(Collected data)
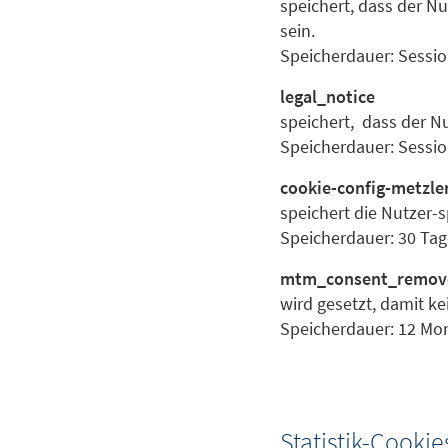
speichert, dass der Nut
sein.
Speicherdauer: Sessi
legal_notice
speichert, dass der Nu
Speicherdauer: Sessi
cookie-config-metzle
speichert die Nutzer-s
Speicherdauer: 30 Tag
mtm_consent_remov
wird gesetzt, damit ke
Speicherdauer: 12 Mo
Statistik-Cookie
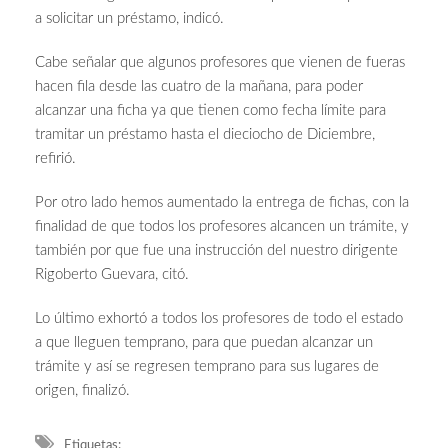
a solicitar un préstamo, indicó.
Cabe señalar que algunos profesores que vienen de fueras
hacen fila desde las cuatro de la mañana, para poder
alcanzar una ficha ya que tienen como fecha límite para
tramitar un préstamo hasta el dieciocho de Diciembre,
refirió.
Por otro lado hemos aumentado la entrega de fichas, con la
finalidad de que todos los profesores alcancen un trámite, y
también por que fue una instrucción del nuestro dirigente
Rigoberto Guevara, citó.
Lo último exhortó a todos los profesores de todo el estado
a que lleguen temprano, para que puedan alcanzar un
trámite y así se regresen temprano para sus lugares de
origen, finalizó.
Etiquetas:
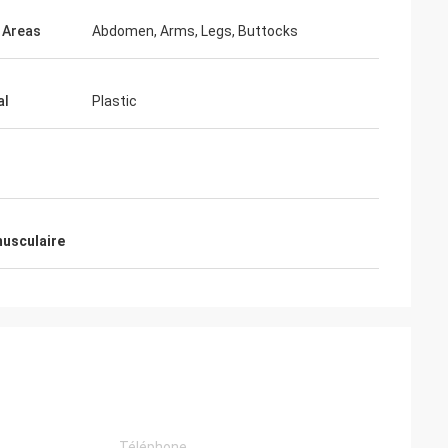
 Areas
Abdomen, Arms, Legs, Buttocks
al
Plastic
musculaire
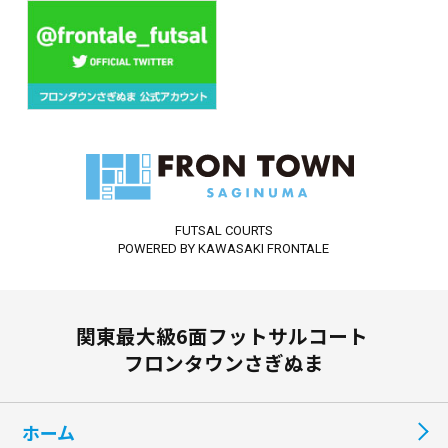
FUTSAL COURTS
POWERED BY KAWASAKI FRONTALE
関東最大級6面フットサルコート
フロンタウンさぎぬま
ホーム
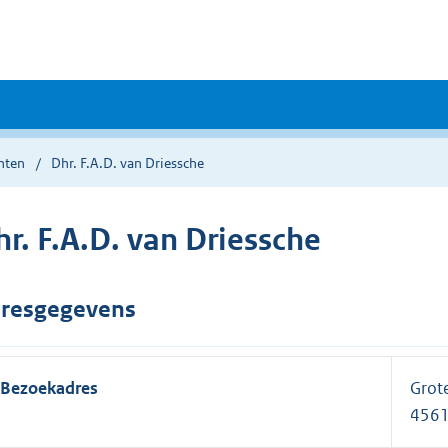
nten
Dhr. F.A.D. van Driessche
r. F.A.D. van Driessche
resgegevens
Bezoekadres
Grot
4561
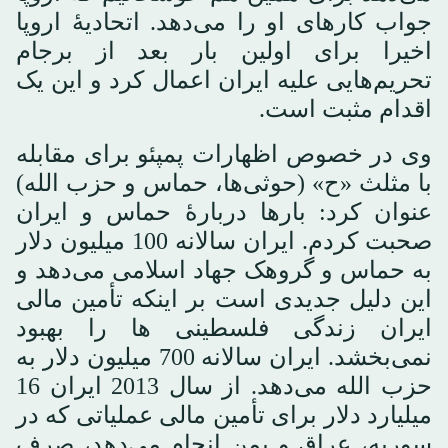
جواب کارهای او را می‌دهد. اتحادیۀ اروپا
اخیرا برای اولین بار بعد از برجام
تحریم‌هایی علیه ایران اعمال کرد و این یک
اقدام مثبت است.
وی در خصوص اظهارات پمپئو برای مقابله
با مثلث «ح» (حوثی‌ها، حماس و حزب الله)
عنوان کرد: بارها دربارۀ حماس و ایران
صحبت کردم. ایران سالانه 100 میلیون دلار
به حماس و گروهک جهاد اسلامی می‌دهد و
این دلیل جدیدی است بر اینکه تأمین مالی
ایران زندگی فلسطینی ها را بهبود
نمی‌بخشد. ایران سالانه 700 میلیون دلار به
حزب الله می‌دهد. از سال 2013 ایران 16
میلیارد دلار برای تأمین مالی عملیاتی که در
سوریه، عراق و یمن انجام می‌دهد، صرف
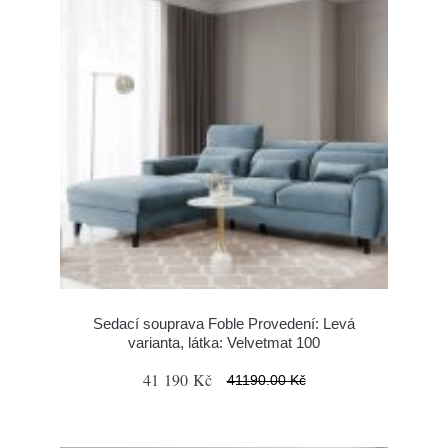
Sedací souprava Foble Provedení: Levá
varianta, látka: Velvetmat 100
41 190 Kč
41190.00 Kč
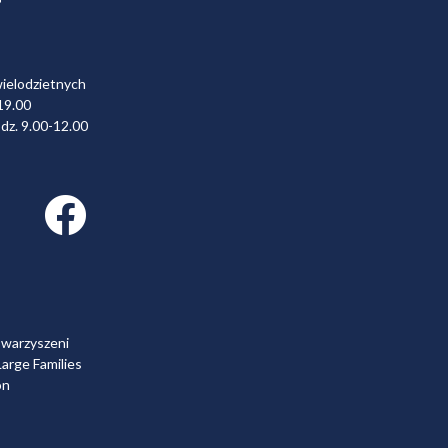
wielodzietnych
19.00
dz. 9.00-12.00
Facebook link
owarzyszeni
arge Families
on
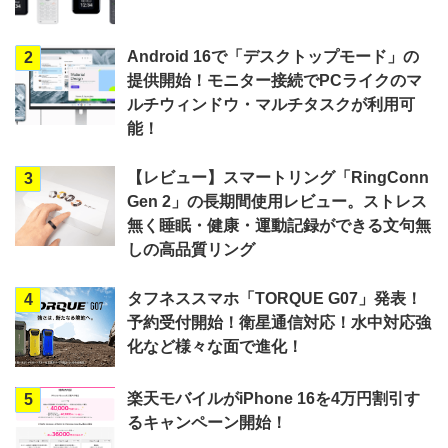
Android 16で「デスクトップモード」の
2
提供開始！モニター接続でPCライクのマ
ルチウィンドウ・マルチタスクが利用可
能！
【レビュー】スマートリング「RingConn
3
Gen 2」の長期間使用レビュー。ストレス
無く睡眠・健康・運動記録ができる文句無
しの高品質リング
タフネススマホ「TORQUE G07」発表！
4
予約受付開始！衛星通信対応！水中対応強
化など様々な面で進化！
楽天モバイルがiPhone 16を4万円割引す
5
るキャンペーン開始！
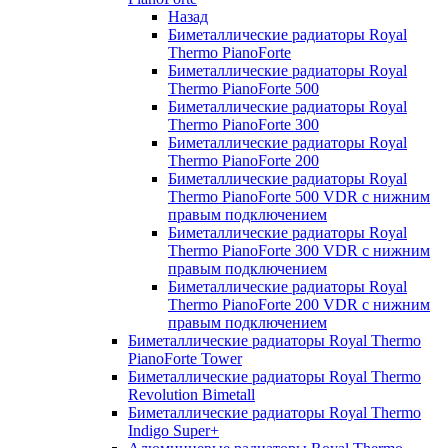
Назад
Биметаллические радиаторы Royal
Thermo PianoForte
Биметаллические радиаторы Royal
Thermo PianoForte 500
Биметаллические радиаторы Royal
Thermo PianoForte 300
Биметаллические радиаторы Royal
Thermo PianoForte 200
Биметаллические радиаторы Royal
Thermo PianoForte 500 VDR с нижним
правым подключением
Биметаллические радиаторы Royal
Thermo PianoForte 300 VDR с нижним
правым подключением
Биметаллические радиаторы Royal
Thermo PianoForte 200 VDR с нижним
правым подключением
Биметаллические радиаторы Royal Thermo
PianoForte Tower
Биметаллические радиаторы Royal Thermo
Revolution Bimetall
Биметаллические радиаторы Royal Thermo
Indigo Super+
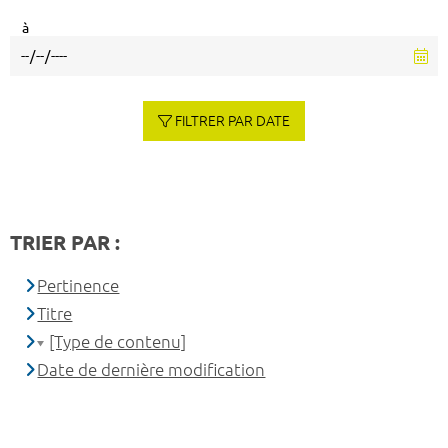
à
FILTRER PAR DATE
TRIER PAR :
Pertinence
Titre
[Type de contenu]
Date de dernière modification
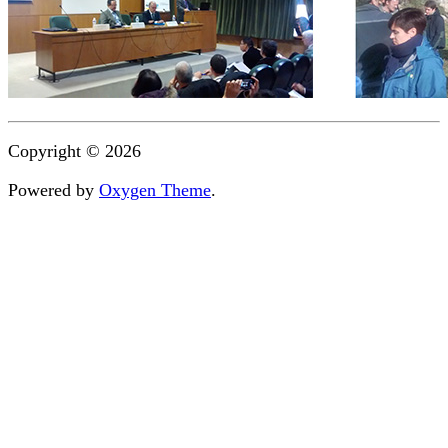
Copyright © 2026
Powered by
Oxygen Theme
.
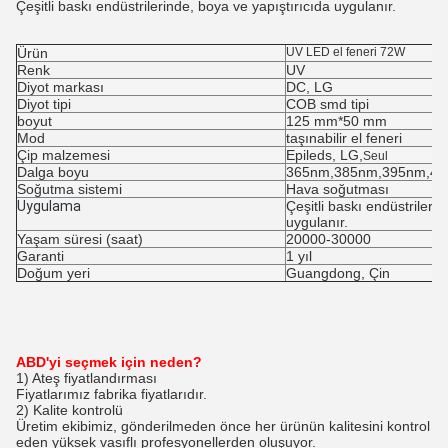
Çeşitli baskı endüstrilerinde, boya ve yapıştırıcıda uygulanır.
Ürün
UV LED el feneri 72W
Renk
UV
Diyot markası
DC, LG
Diyot tipi
COB smd tipi
boyut
125 mm*50 mm
Mod
taşınabilir el feneri
Çip malzemesi
Epileds, LG,
Seul
Dalga boyu
365nm,385nm,395nm,4
Soğutma sistemi
Hava soğutması
Uygulama
Çeşitli baskı endüstrileri
uygulanır.
Yaşam süresi (saat)
20000-30000
Garanti
1 yıl
Doğum yeri
Guangdong, Çin
ABD'yi seçmek için neden?
1) Ateş fiyatlandırması
Fiyatlarımız fabrika fiyatlarıdır.
2) Kalite kontrolü
Üretim ekibimiz, gönderilmeden önce her ürünün kalitesini kontrol
eden yüksek vasıflı profesyonellerden oluşuyor.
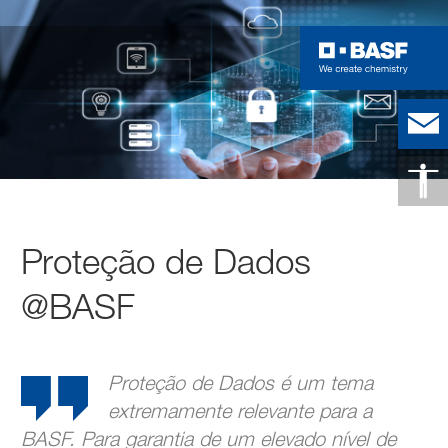
Proteção de Dados
@BASF
Proteção de Dados é um tema
extremamente relevante para a
BASF. Para garantia de um elevado nível de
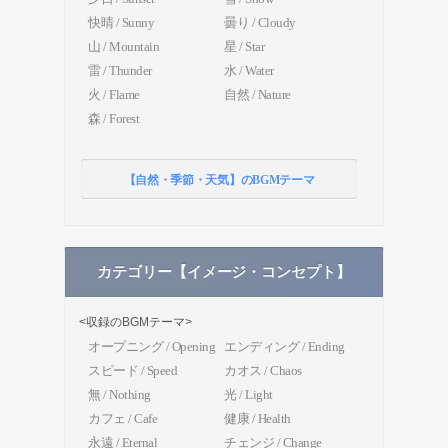
快晴 / Sunny
曇り / Cloudy
山 / Mountain
星 / Star
雷 / Thunder
水 / Water
火 / Flame
自然 / Nature
森 / Forest
【自然・季節・天気】のBGMテーマ
カテゴリー【イメージ・コンセプト】
<収録のBGMテーマ>
オープニング / Opening
エンディング / Ending
スピード / Speed
カオス / Chaos
無 / Nothing
光 / Light
カフェ / Cafe
健康 / Health
永遠 / Eternal
チェンジ / Change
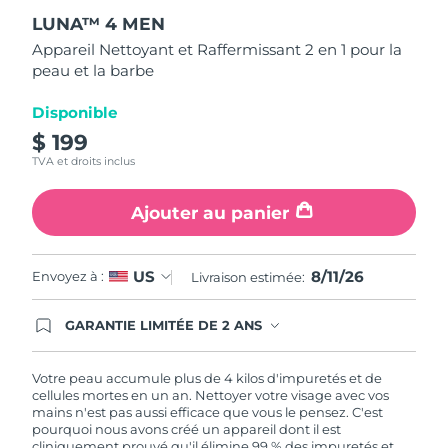
out
LUNA™ 4 MEN
of
Turquie
Livraison estimée
8/11/26
5
Appareil Nettoyant et Raffermissant 2 en 1 pour la
stars,
peau et la barbe
average
Émirats arabes unis
Livraison estimée
8/11/26
rating
value.
Disponible
Read
Royaume-Uni
Livraison estimée
8/10/26
12
$ 199
Reviews.
TVA et droits inclus
Same
États-Unis
Livraison estimée
8/11/26
page
link.
Ajouter au panier
Ouzbékistan
Livraison estimée
8/15/26
Viêt Nam
Livraison estimée
8/16/26
8/11/26
US
Envoyez à :
Livraison estimée:
GARANTIE LIMITÉE DE 2 ANS
En commandant aujourd'hui, vous êtes
automatiquement couverts par la garantie
FOREO. Cela signifie que si vous rencontrez des
Votre peau accumule plus de 4 kilos d'impuretés et de
problèmes avec votre appareil pendant les 2 ans
cellules mortes en un an. Nettoyer votre visage avec vos
de garantie limitée, FOREO vous remplace ce
mains n'est pas aussi efficace que vous le pensez. C'est
dernier gratuitement.
pourquoi nous avons créé un appareil dont il est
cliniquement prouvé qu'il élimine 99 % des impuretés et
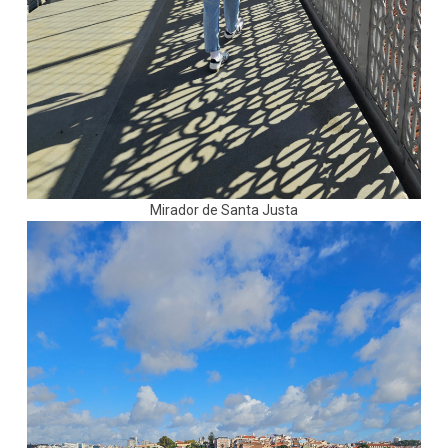
Mirador de Santa Justa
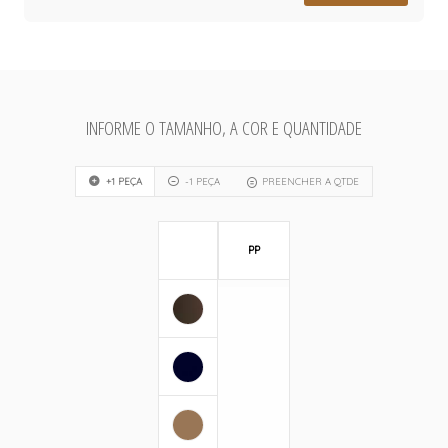
INFORME O TAMANHO, A COR E QUANTIDADE
+1 PEÇA
-1 PEÇA
PREENCHER A QTDE
PP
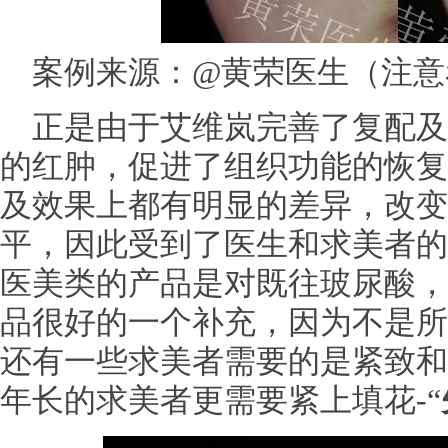
案例来源：@黄荣医生（注意
正是由于艾维岚完善了复配及
的红肿，促进了组织功能的恢复
及效果上都有明显的差异，改变
平，因此受到了医生和求美者的
医美类的产品是对既往玻尿酸，
品很好的一个补充，因为不是所
还有一些求美者需要的是紧致和
年长的求美者更需要紧上填花-“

Try it
Lines wanted from the entries above: the one with "mtm_consent_remov", the one with "alcanzar una ficha", and all lines between. Please copy them exactly, without the pictures and without anything else.

Exercise solution
mtm_consent_remov
wird gesetzt, damit ke
Speicherdauer: 12 Mo
Statistik-Cookie
a solicitar un préstamo, indicó.
Cabe señalar que algunos profesores que vienen de fueras
hacen fila desde las cuatro de la mañana, para poder
alcanzar una ficha ya que tienen como fecha límite para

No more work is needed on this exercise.